Attending the 70th anniversary of the end of the Second World War in Beijing, the leaders of Russia and Venezuela met for talks, during which Vladimir Putin and Nicolas Maduro shared opinions on how to stabilize oil prices. During these talks, Maduro told Putin that he had “some more or less good ideas” in terms of oil policy.

What these ideas were has not been made public, but judging by the previous maneuvers attempted by the Venezuelan president on the world stage, we can easily assume what these are.

Venezuela’s economy on the verge of collapse

For more than a year, Maduro has been touring oil-exporting countries, trying to get them to agree on reducing their volumes of oil extraction. While one year ago, his goal was to achieve an increase in oil prices to the $100-per-barrel level, now, realizing the futility of this effort, Maduro has lowered his bar of expectations. Now he is only insisting on convening an Emergency Summit of OPEC in December in order to discuss the issue of oil prices.

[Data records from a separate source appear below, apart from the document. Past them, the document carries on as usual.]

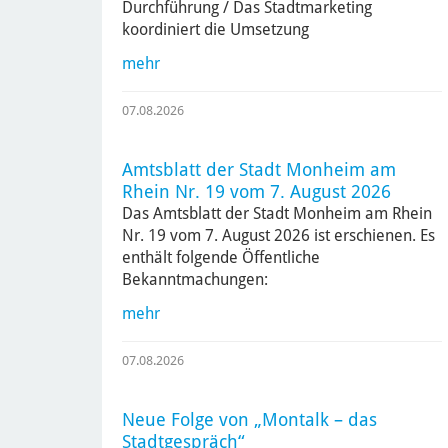
Durchführung / Das Stadtmarketing
koordiniert die Umsetzung
mehr
07.08.2026
Amtsblatt der Stadt Monheim am
Rhein Nr. 19 vom 7. August 2026
Das Amtsblatt der Stadt Monheim am Rhein
Nr. 19 vom 7. August 2026 ist erschienen. Es
enthält folgende Öffentliche
Bekanntmachungen:
mehr
07.08.2026
Neue Folge von „Montalk – das
Stadtgespräch“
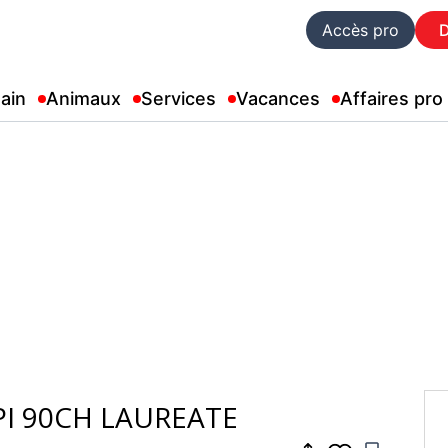
Accès pro
ain
Animaux
Services
Vacances
Affaires pro
PI 90CH LAUREATE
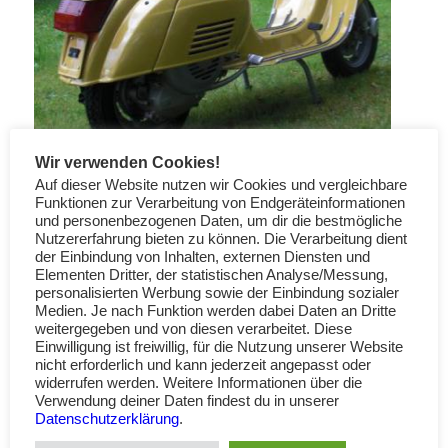
Wir verwenden Cookies!
Auf dieser Website nutzen wir Cookies und vergleichbare
Funktionen zur Verarbeitung von Endgeräteinformationen
und personenbezogenen Daten, um dir die bestmögliche
Nutzererfahrung bieten zu können. Die Verarbeitung dient
der Einbindung von Inhalten, externen Diensten und
Elementen Dritter, der statistischen Analyse/Messung,
personalisierten Werbung sowie der Einbindung sozialer
Medien. Je nach Funktion werden dabei Daten an Dritte
weitergegeben und von diesen verarbeitet. Diese
Einwilligung ist freiwillig, für die Nutzung unserer Website
nicht erforderlich und kann jederzeit angepasst oder
widerrufen werden. Weitere Informationen über die
Verwendung deiner Daten findest du in unserer
Datenschutzerklärung
.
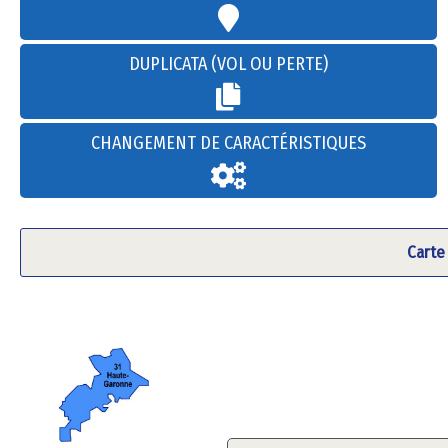
DUPLICATA (VOL OU PERTE)
CHANGEMENT DE CARACTÉRISTIQUES
Carte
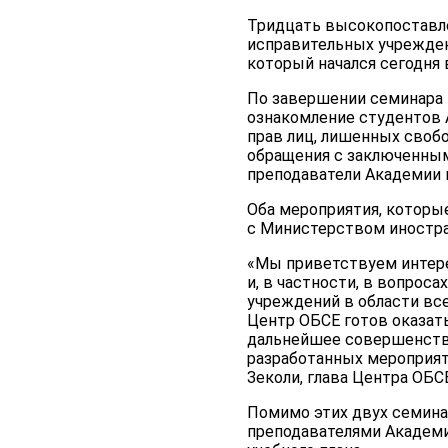
Тридцать высокопоставле
исправительных учрежден
который начался сегодня 
По завершении семинара 
ознакомление студентов
прав лиц, лишенных своб
обращения с заключенным
преподаватели Академии 
Оба мероприятия, которы
с Министерством иностра
«Мы приветствуем интере
и, в частности, в вопро
учреждений в области вс
Центр ОБСЕ готов оказат
дальнейшее совершенств
разработанных мероприят
Зеколи, глава Центра ОБС
Помимо этих двух семина
преподавателями Академ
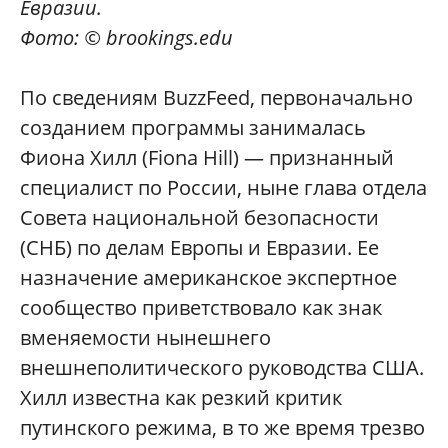
Евразии.
Фото: © brookings.edu
По сведениям BuzzFeed, первоначально
созданием программы занималась
Фиона Хилл (Fiona Hill) — признанный
специалист по России, ныне глава отдела
Совета национальной безопасности
(СНБ) по делам Европы и Евразии. Ее
назначение американское экспертное
сообщество приветствовало как знак
вменяемости нынешнего
внешнеполитического руководства США.
Хилл известна как резкий критик
путинского режима, в то же время трезво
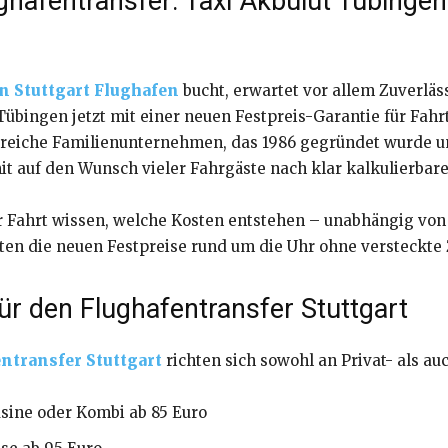
ughafentransfer: Taxi Akbulut Tübinge
n Stuttgart Flughafen
bucht, erwartet vor allem Zuverläs
 Tübingen jetzt mit einer neuen Festpreis-Garantie für F
nsreiche Familienunternehmen, das 1986 gegründet wurde u
mit auf den Wunsch vieler Fahrgäste nach klar kalkulierba
 Fahrt wissen, welche Kosten entstehen – unabhängig von 
lten die neuen Festpreise rund um die Uhr ohne versteckte
ür den Flughafentransfer Stuttgart
ntransfer Stuttgart
richten sich sowohl an Privat- als au
sine oder Kombi ab 85 Euro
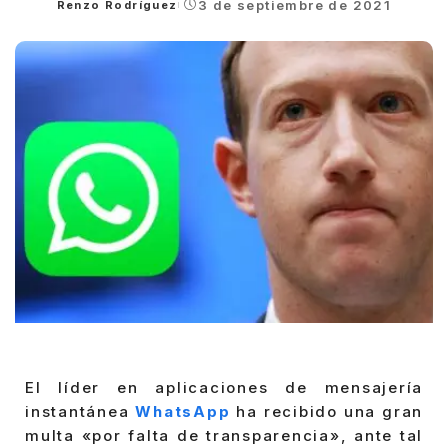
3 de septiembre de 2021
Renzo Rodríguez
Posted
by
El líder en aplicaciones de mensajería
instantánea
WhatsApp
ha recibido una gran
multa «por falta de transparencia», ante tal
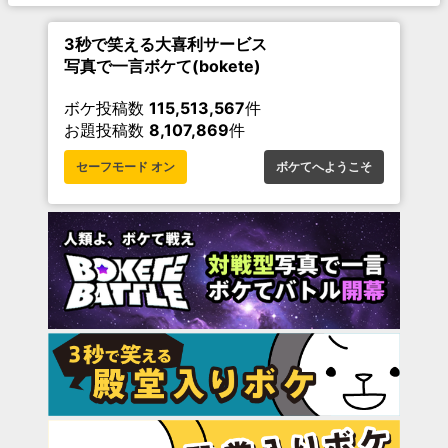
3秒で笑える大喜利サービス
写真で一言ボケて(bokete)
ボケ投稿数
115,513,567
件
お題投稿数
8,107,869
件
セーフモード オン
ボケてへようこそ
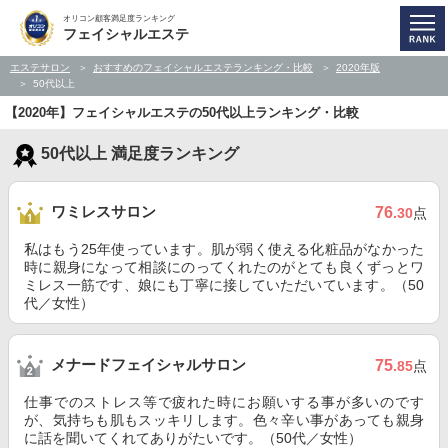
オリコン顧客満足度ランキング
フェイシャルエステ
エステサロン
おすすめのフェイシャルエステランキング・比較
2020年版
50代以上
【2020年】フェイシャルエステの50代以上ランキング・比較
50代以上 満足度ランキング
ワミレスサロン
76
.30
点
私はもう25年使っています。肌が弱く使える化粧品がなかった
時に親身になって相談にのってくれたのがとても良くずっとワ
ミレス一筋です、娘にも丁寧に接していただいています。（50
代／女性）
メナードフェイシャルサロン
75
.85
点
仕事でのストレス等で疲れた時にお願いする事が多いのです
が、気持ちも肌もスッキリします。色々辛い事があっても親身
に話を聞いてくれてありがたいです。（50代／女性）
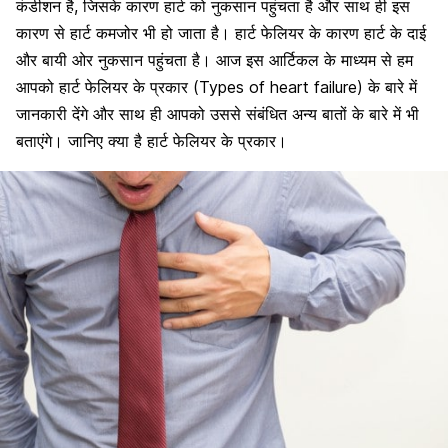
कंडीशन है, जिसके कारण हार्ट को नुकसान पहुंचता है और साथ ही इस
कारण से हार्ट कमजोर भी हो जाता है। हार्ट फेलियर के कारण हार्ट के दाई
और बायी ओर नुकसान पहुंचता है। आज इस आर्टिकल के माध्यम से हम
आपको हार्ट फेलियर के प्रकार (Types of heart failure) के बारे में
जानकारी देंगे और साथ ही आपको उससे संबंधित अन्य बातों के बारे में भी
बताएंगे। जानिए क्या है हार्ट फेलियर के प्रकार।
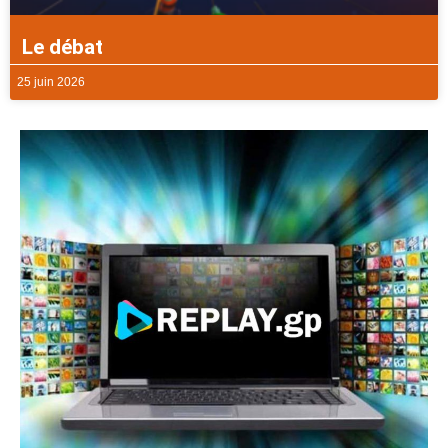
Le débat
25 juin 2026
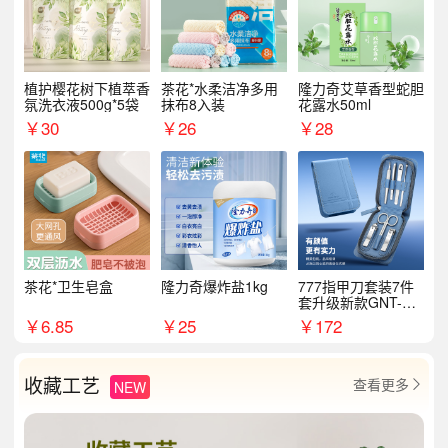
植护樱花树下植萃香
茶花*水柔洁净多用
隆力奇艾草香型蛇胆
氛洗衣液500g*5袋
抹布8入装
花露水50ml
￥
30
￥
26
￥
28
茶花*卫生皂盒
隆力奇爆炸盐1kg
777指甲刀套装7件
套升级新款GNT-PM
072
￥
6.85
￥
25
￥
172
收藏工艺
查看更多
NEW

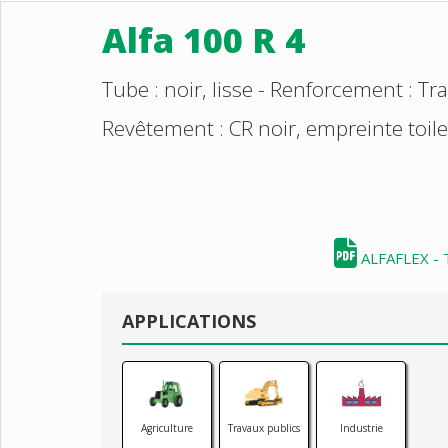
Alfa 100 R 4
Tube : noir, lisse - Renforcement : Tr
Revêtement : CR noir, empreinte toile
ALFAFLEX - 
APPLICATIONS
Agriculture
Travaux publics
Industrie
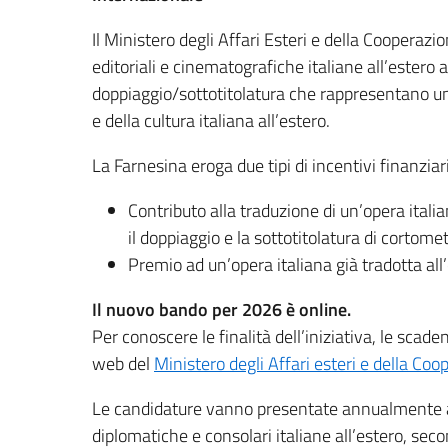
Il Ministero degli Affari Esteri e della Cooperaz
editoriali e cinematografiche italiane all’estero a
doppiaggio/sottotitolatura che rappresentano un
e della cultura italiana all’estero.
La Farnesina eroga due tipi di incentivi finanziari
Contributo alla traduzione di un’opera itali
il doppiaggio e la sottotitolatura di cortome
Premio ad un’opera italiana già tradotta all
Il nuovo bando per 2026 è online.
Per conoscere le finalità dell’iniziativa, le scade
web del
Ministero degli Affari esteri e della Co
Le candidature vanno presentate annualmente agli
diplomatiche e consolari italiane all’estero, sec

The Venezuelan president seems to be on the verge of despair. According to the latest official figures, Venezuela’s budget deficit in 2014 reached 20 percent of national GDP, and since that time, these statistics are no longer being published in that country. According to Bloomberg, during the period March to July of this year, Venezuela had “eaten up” about $1.8 billion of its foreign exchange reserves. As of today, these stand at $16.4 billion.

And Scotiabank analyst Joe Kogan calculates that in the best-case scenario, these will be spent by August 2016 – and under less favorable circumstances, as early as April 2016. And if that happens, then Venezuela, a country with the largest proven oil reserves in the world, will be facing default.

The extremely chaotic state of the Venezuelan economy is also evidenced by the spread between the official exchange rate of the local currency to the dollar and the black market rate. Officially, the dollar is worth 6.3 bolivars, but in “hand-to-hand” transactions, it is possible to receive over 700 bolivars.

One can easily imagine how this creates a great environment for currency speculators and smugglers of all kinds, especially when we take into account the fully state subsidized symbolic price of gasoline in the country. In Venezuela, one can fill up a 40-liter car tank for less than one U.S. cent at the black market exchange rate. Who will be able, in such circumstances, to stop the flow of fuel smuggling to neighboring Colombia, where gasoline costs four thousand times more?

While the Venezuelan government is losing tens of billions of dollars annually in subsidizing gasoline prices, it is investing huge sums into the state-owned Petroleos de Venezuela. As Orlando Ochoa, professor of economics at the Universidad Catolica Andres Bello, pointed out, in the first quarter of this year, the financing provided to this company has increased by 36 percent, when compared to the same period last year.

However, oil production levels in the country continue to fall. When Chavez came to power in 1998, 3 million barrels were produced every day, while today this figure barely exceeds 2.4 million barrels, which, according to Professor Ochoa, is a direct result of the primary task set by Chavez, and then Maduro – the strict observance of the plan to build “socialism of the 21st century.”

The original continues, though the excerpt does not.